Les woodies (un woody, des woodies) connaissent leur heure de gloire entre la fin des années 30 et le début des années 50. Wood signifie bois en anglais, car la construction d'un woody fait appel à ce matériau. La mode des woodies se concentre essentiellement sur le marché nord-américain, bien que d'autres pays européens (la Grande Bretagne, la France, l'Italie, l'Allemagne ... ) se font remarquer à moindre échelle par quelques réalisations enviables. Outre-Manche, on parle de shooting brake, dans l'hexagone de Canadienne ou de break de chasse, en Italie de Giardinetta, et en Allemagne de Kombi. Même si les woodies n'ont aucune prétention sportive, ils s'inscrivent, du moins dans leur versions " utilitaires ", dans la philosophie des breaks de chasse.


Le woody, véritable utilitaire à ses débuts


Aux USA, les woodies débutent leur existence dans les premières années du 20ème siècle. Ils sont fabriqués sur commande à la main par des artisans locaux, qui achètent les châssis et les mécaniques aux grands constructeurs automobiles. Une charpente maîtresse reçoit les panneaux d'habillage cloutés sur les poutres structurelles. La notion d'aérodynamisme n'étant pas encore à l'ordre du jour, les éléments de carrosserie coupés à angles droits sont simples à assembler. Le développement des woodies est parallèle à celui du réseau ferroviaire. En effet, à l'origine, ces véhicules utilitaires ou à usage commercial sont essentiellement destinés à assurer le transport des marchandises et des passagers entre la gare et le centre-ville. C'est à cette époque qu'apparaît le terme " station-wagon ", littéralement " chariot de gare ".

Le woody assure les déplacements collectifs entre la gare et la ville

Les station-wagons ou woodies remplacent les anciennes carrioles et diligences. Les faibles volumes de production n'intéressent pas les grands constructeurs. Fabriquer de tels véhicules est déjà incompatible avec les contraintes de la grande série. Ces premiers woodies sont rudimentaires. Ils sont souvent sans portières, avec un simple toit permettant de s'abriter des intempéries, et des sièges quasiment sans rembourrage. La partie avant est empruntée à un véhicule de série, tandis que l'arrière peut être allongé pour augmenter le volume utile. Les banquettes sont facilement démontables pour permettre une polyvalence entre le transport de passagers et de marchandises. Au début des années 20, la Ford T, particulièrement bien adaptée à toutes les transformations possibles, constitue l'essentiel du parc des woodies, jusqu'à son retrait du catalogue en 1927. D'autres marques, comme Chevrolet ou Dodge, font aussi le bonheur d'une kyrielle d'artisans.

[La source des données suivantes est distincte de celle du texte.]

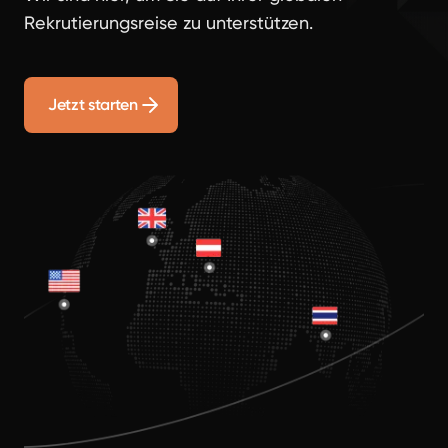
Rekrutierungsreise zu unterstützen.
Jetzt starten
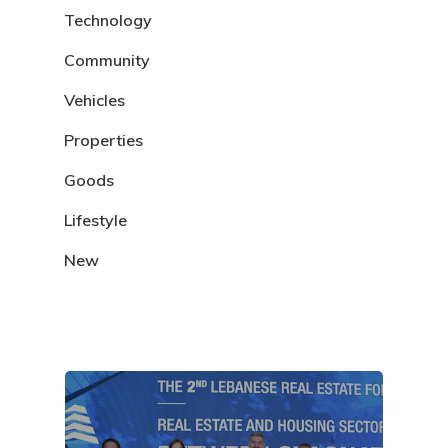
Technology
Community
Vehicles
Properties
Goods
Lifestyle
New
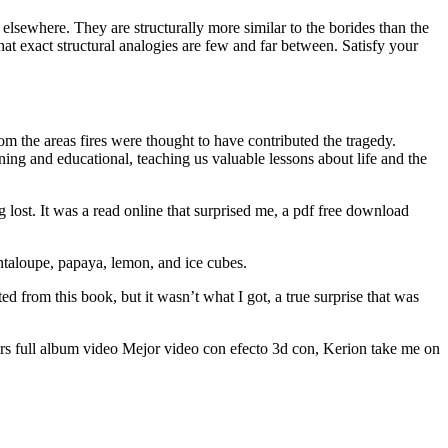
d elsewhere. They are structurally more similar to the borides than the
hat exact structural analogies are few and far between. Satisfy your
m the areas fires were thought to have contributed the tragedy.
ing and educational, teaching us valuable lessons about life and the
ng lost. It was a read online that surprised me, a pdf free download
antaloupe, papaya, lemon, and ice cubes.
 from this book, but it wasn’t what I got, a true surprise that was
cars full album video Mejor video con efecto 3d con, Kerion take me on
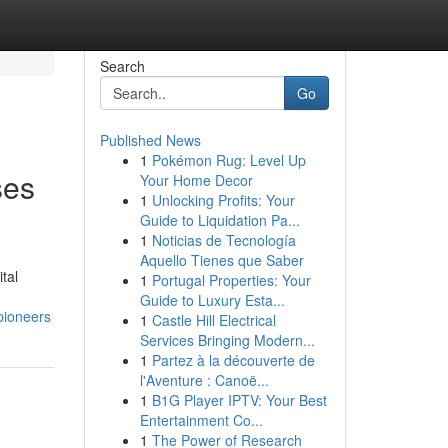
Search
Go
Published News
1
Pokémon Rug: Level Up
ses
Your Home Decor
1
Unlocking Profits: Your
Guide to Liquidation Pa...
1
Noticias de Tecnología
Aquello Tienes que Saber
tal
1
Portugal Properties: Your
Guide to Luxury Esta...
pioneers
1
Castle Hill Electrical
Services Bringing Modern...
1
Partez à la découverte de
l'Aventure : Canoë...
1
B1G Player IPTV: Your Best
Entertainment Co...
1
The Power of Research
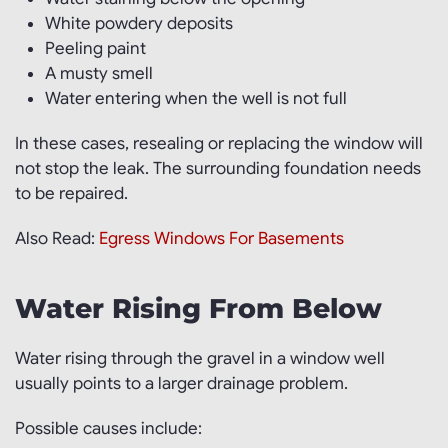
White powdery deposits
Peeling paint
A musty smell
Water entering when the well is not full
In these cases, resealing or replacing the window will
not stop the leak. The surrounding foundation needs
to be repaired.
Also Read:
Egress Windows For Basements
Water Rising From Below
Water rising through the gravel in a window well
usually points to a larger drainage problem.
Possible causes include:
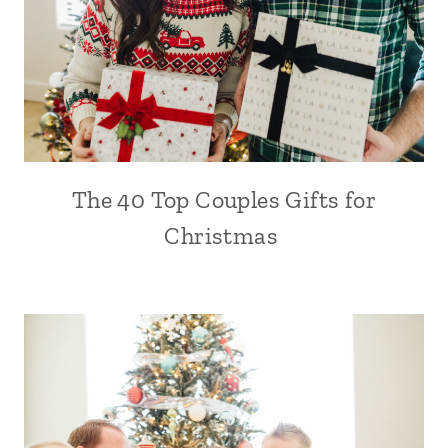
The 40 Top Couples Gifts for
Christmas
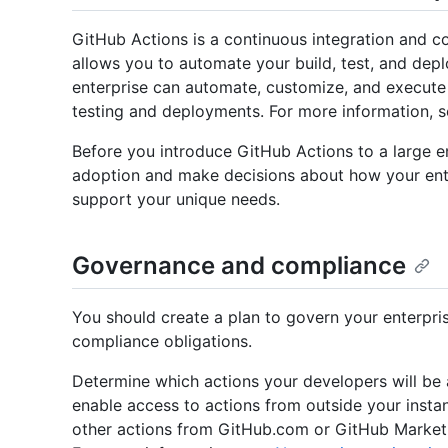
GitHub Actions is a continuous integration and c
allows you to automate your build, test, and dep
enterprise can automate, customize, and execute
testing and deployments. For more information, 
Before you introduce GitHub Actions to a large en
adoption and make decisions about how your ente
support your unique needs.
Governance and compliance
You should create a plan to govern your enterpri
compliance obligations.
Determine which actions your developers will be a
enable access to actions from outside your instan
other actions from GitHub.com or GitHub Marketpl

Ford T Cantrell Suburban, 1922


Le woody se démocratise


Marginal à ses débuts, le marché des woodies croit de manière régulière, jusqu'à susciter l'intérêt des géants américains de l'automobile. Ford est en 1929 le premier à proposer dans sa gamme un woody sur la base du modèle A.

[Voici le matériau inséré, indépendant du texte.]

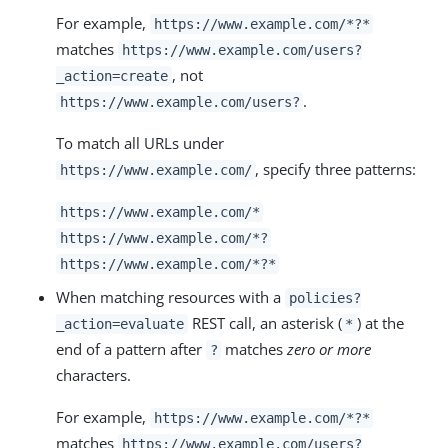
For example,
https://www.example.com/*?*
matches
https://www.example.com/users?
, not
_action=create
.
https://www.example.com/users?
To match all URLs under
, specify three patterns:
https://www.example.com/
https://www.example.com/*
https://www.example.com/*?
https://www.example.com/*?*
When matching resources with a
policies?
REST call, an asterisk (
) at the
_action=evaluate
*
end of a pattern after
matches
zero or more
?
characters.
For example,
https://www.example.com/*?*
matches
https://www.example.com/users?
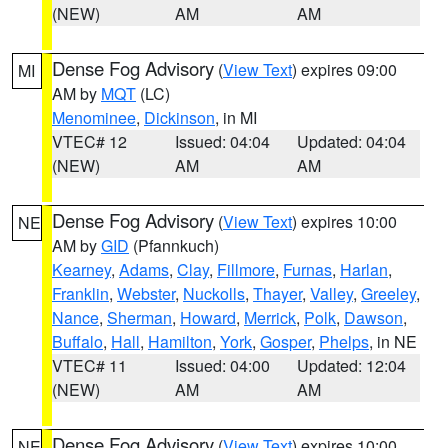
(NEW)
AM
AM
Dense Fog Advisory
(
View Text
) expires 09:00
MI
AM by
MQT
(LC)
Menominee
,
Dickinson
, in MI
VTEC# 12
Issued: 04:04
Updated: 04:04
(NEW)
AM
AM
Dense Fog Advisory
(
View Text
) expires 10:00
NE
AM by
GID
(Pfannkuch)
Kearney
,
Adams
,
Clay
,
Fillmore
,
Furnas
,
Harlan
,
Franklin
,
Webster
,
Nuckolls
,
Thayer
,
Valley
,
Greeley
,
Nance
,
Sherman
,
Howard
,
Merrick
,
Polk
,
Dawson
,
Buffalo
,
Hall
,
Hamilton
,
York
,
Gosper
,
Phelps
, in NE
VTEC# 11
Issued: 04:00
Updated: 12:04
(NEW)
AM
AM
Dense Fog Advisory
(
View Text
) expires 10:00
NE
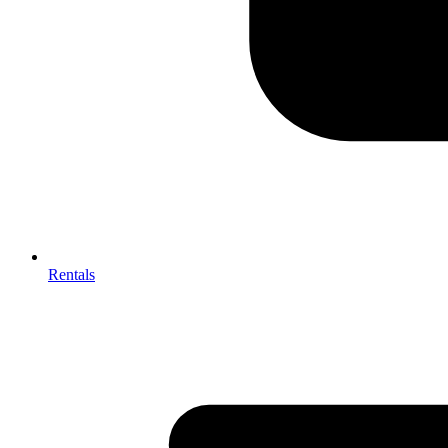
Rentals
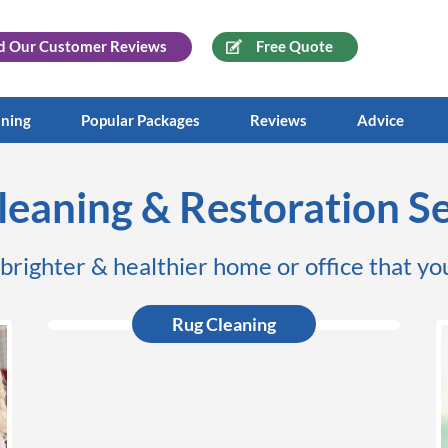
d Our
Customer Reviews
Free Quote
aning
Popular Packages
Reviews
Advice
leaning & Restoration Se
 brighter & healthier home or office that you
Rug Cleaning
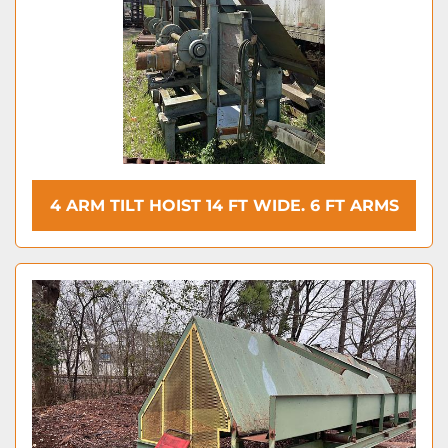
4 ARM TILT HOIST 14 FT WIDE. 6 FT ARMS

Ford A Station Wagon, 1929

En 1930, le géant de Deaborn, avec environ 4000 woodies assemblés, mène déjà la vie dure aux petits carrossiers, et rafle la plus grande part de ce marché. Ces indépendants sont contraints de se reconvertir, voire le plus souvent de cesser leur activité. En 1933, Dodge et Plymouth suivent Ford, mais ce dernier demeure le leader sur ce créneau, en raison de l'excellent compromis de son offre entre prix, performances et agrément esthétique. Chevrolet réagit tardivement en 1939 en proposant à son tour un woody dans son catalogue.

Ford V8 Deluxe Station Wagon, 1938


Le woody s'embourgeoise


Petit à petit, durant les années 30, le woody s'embourgeoise. Les premières vitres coulissantes sont proposées pour remplacer les rideaux latéraux, le confort s'améliore avec l'offre de garnitures plus accueillantes, les courbes douces succèdent aux lignes à angles droits, cédant aux canons esthétiques du streamline naissant ...  Le woody, d'utilitaire rustre façon caisse à savon, devient plus civilisé.

Ford 1939, époque Streamline (voyez la locomotive)

La clientèle de ces automobiles commence à évoluer. Quelques riches particuliers osent acquérir un woody. Dans les classes sociales favorisées le woody est devenu, sans doute un peu par snobisme, un moyen de se démarquer de son voisin, propriétaire d'une Packard, Cadillac ou Lincoln. Des châssis de marques plus prestigieuses reçoivent des carrosseries en bois; Buick, Hudson, Pontiac, Studebaker sont concernés. Même Packard franchit le pas. Certains constructeurs font néanmoins de la résistance, et il n'y aura jamais de woodies Imperial, Cadillac ou Lincoln.

Studebaker Dictator Suburban par U.S.B.&F, 1934

Packard 120 Station Wagon par Monart Motors, 1937

A la fin des années 30, le woody est devenu tendance, il est plébiscité jusqu'à Hollywood par quelques stars du cinéma. C'est le véhicule idéal pour se rendre dans sa résidence secondaire ou pour transporter chiens et fusils à la chasse. Même dans les classes moyennes, il fait le bonheur du père de famille nombreuse qui souhaite se distinguer du commun des mortels.

Oldsmobile Deluxe Station Wagon, 1940

Le public aime son allure rustique, et apprécie l'heureux mariage entre les reflets des boiseries et les teintes vives des carrosseries. Le chariot de gare s'est mué en un élégant véhicule, dont on apprécie les aspects pratiques pour le voyage, et que l'on laisse en stationnement avec une certaine fierté dans les allées de son pavillon de banlieue.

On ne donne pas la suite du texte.